--- About this task ---
Below are some records. Reproduce them exactly from their first line through the line with "nagbibigay-daan sa iyo", inclusive.

-------- Supplied information --------

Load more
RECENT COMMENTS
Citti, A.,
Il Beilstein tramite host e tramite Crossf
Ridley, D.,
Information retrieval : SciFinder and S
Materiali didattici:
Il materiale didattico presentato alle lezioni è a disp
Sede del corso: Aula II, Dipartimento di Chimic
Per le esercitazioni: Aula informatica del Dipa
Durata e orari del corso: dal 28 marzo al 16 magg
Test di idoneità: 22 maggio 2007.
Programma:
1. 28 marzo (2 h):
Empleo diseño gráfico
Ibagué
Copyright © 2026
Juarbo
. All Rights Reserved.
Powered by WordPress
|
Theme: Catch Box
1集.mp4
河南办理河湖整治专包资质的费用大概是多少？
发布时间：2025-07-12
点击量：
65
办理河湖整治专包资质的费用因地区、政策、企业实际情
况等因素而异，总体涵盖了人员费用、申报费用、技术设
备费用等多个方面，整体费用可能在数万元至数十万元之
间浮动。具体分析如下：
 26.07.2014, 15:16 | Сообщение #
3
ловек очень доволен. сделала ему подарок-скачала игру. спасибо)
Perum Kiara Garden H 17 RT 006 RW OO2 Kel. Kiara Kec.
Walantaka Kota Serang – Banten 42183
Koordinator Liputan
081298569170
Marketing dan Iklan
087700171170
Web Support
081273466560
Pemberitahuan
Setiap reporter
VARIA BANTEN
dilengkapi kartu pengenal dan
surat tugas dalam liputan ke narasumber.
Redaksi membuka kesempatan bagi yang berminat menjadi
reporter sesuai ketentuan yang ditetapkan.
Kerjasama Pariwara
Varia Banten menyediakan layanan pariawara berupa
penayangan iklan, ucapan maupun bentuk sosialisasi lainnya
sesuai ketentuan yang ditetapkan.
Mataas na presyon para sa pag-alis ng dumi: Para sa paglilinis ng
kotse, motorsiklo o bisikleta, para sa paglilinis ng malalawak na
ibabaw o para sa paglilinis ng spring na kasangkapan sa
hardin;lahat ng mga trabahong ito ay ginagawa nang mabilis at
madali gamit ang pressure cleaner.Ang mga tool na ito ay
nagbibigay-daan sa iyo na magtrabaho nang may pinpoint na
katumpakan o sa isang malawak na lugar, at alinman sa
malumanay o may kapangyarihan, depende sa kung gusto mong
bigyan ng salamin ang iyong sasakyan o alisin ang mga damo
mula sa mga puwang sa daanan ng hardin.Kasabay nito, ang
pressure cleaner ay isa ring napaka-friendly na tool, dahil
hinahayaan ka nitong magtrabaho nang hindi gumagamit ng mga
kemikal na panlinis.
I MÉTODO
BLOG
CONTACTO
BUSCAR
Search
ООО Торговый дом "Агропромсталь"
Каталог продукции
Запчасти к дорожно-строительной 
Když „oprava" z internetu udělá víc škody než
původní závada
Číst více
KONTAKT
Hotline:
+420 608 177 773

--------

--- Solution ---
Load more
RECENT COMMENTS
Citti, A.,
Il Beilstein tramite host e tramite Crossf
Ridley, D.,
Information retrieval : SciFinder and S
Materiali didattici:
Il materiale didattico presentato alle lezioni è a disp
Sede del corso: Aula II, Dipartimento di Chimic
Per le esercitazioni: Aula informatica del Dipa
Durata e orari del corso: dal 28 marzo al 16 magg
Test di idoneità: 22 maggio 2007.
Programma:
1. 28 marzo (2 h):
Empleo diseño gráfico
Ibagué
Copyright © 2026
Juarbo
. All Rights Reserved.
Powered by WordPress
|
Theme: Catch Box
1集.mp4
河南办理河湖整治专包资质的费用大概是多少？
发布时间：2025-07-12
点击量：
65
办理河湖整治专包资质的费用因地区、政策、企业实际情
况等因素而异，总体涵盖了人员费用、申报费用、技术设
备费用等多个方面，整体费用可能在数万元至数十万元之
间浮动。具体分析如下：
 26.07.2014, 15:16 | Сообщение #
3
ловек очень доволен. сделала ему подарок-скачала игру. спасибо)
Perum Kiara Garden H 17 RT 006 RW OO2 Kel. Kiara Kec.
Walantaka Kota Serang – Banten 42183
Koordinator Liputan
081298569170
Marketing dan Iklan
087700171170
Web Support
081273466560
Pemberitahuan
Setiap reporter
VARIA BANTEN
dilengkapi kartu pengenal dan
surat tugas dalam liputan ke narasumber.
Redaksi membuka kesempatan bagi yang berminat menjadi
reporter sesuai ketentuan yang ditetapkan.
Kerjasama Pariwara
Varia Banten menyediakan layanan pariawara berupa
penayangan iklan, ucapan maupun bentuk sosialisasi lainnya
sesuai ketentuan yang ditetapkan.
Mataas na presyon para sa pag-alis ng dumi: Para sa paglilinis ng
kotse, motorsiklo o bisikleta, para sa paglilinis ng malalawak na
ibabaw o para sa paglilinis ng spring na kasangkapan sa
hardin;lahat ng mga trabahong ito ay ginagawa nang mabilis at
madali gamit ang pressure cleaner.Ang mga tool na ito ay
nagbibigay-daan sa iyo na magtrabaho nang may pinpoint na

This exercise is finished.